The records below are to be set down word for word, with every picture left out.

## Saved data entries:
########
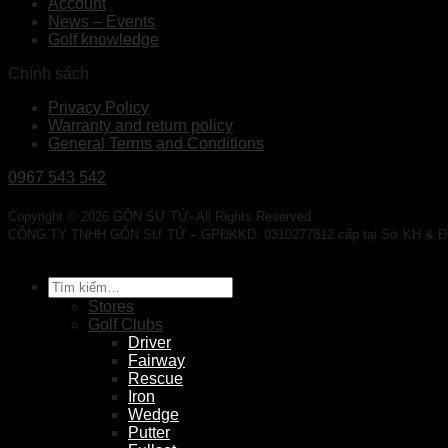
Account
News – Events
Golf knowledge
Chính sách
Privacy Policy
Warranty and return policy
General Terms and Conditions
0967 543 542
Copyright © 2026 GÔN SƯ TỬ- All Rights Reserved.
CÔNG TY TNHH GÔN SƯ TỬ – GPĐKKD: 0310277812 cấp tại Sở KH & ĐT TP. 
Tìm
kiếm:
Stores
Golf Clubs
Driver
Fairway
Rescue
Iron
Wedge
Putter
########
## Response for this exercise:
Account
News – Events
Golf knowledge
Chính sách
Privacy Policy
Warranty and return policy
General Terms and Conditions
0967 543 542
Copyright © 2026 GÔN SƯ TỬ- All Rights Reserved.
CÔNG TY TNHH GÔN SƯ TỬ – GPĐKKD: 0310277812 cấp tại Sở KH & ĐT TP. 
Tìm
kiếm:
Stores
Golf Clubs
Driver
Fairway
Rescue
Iron
Wedge
Putter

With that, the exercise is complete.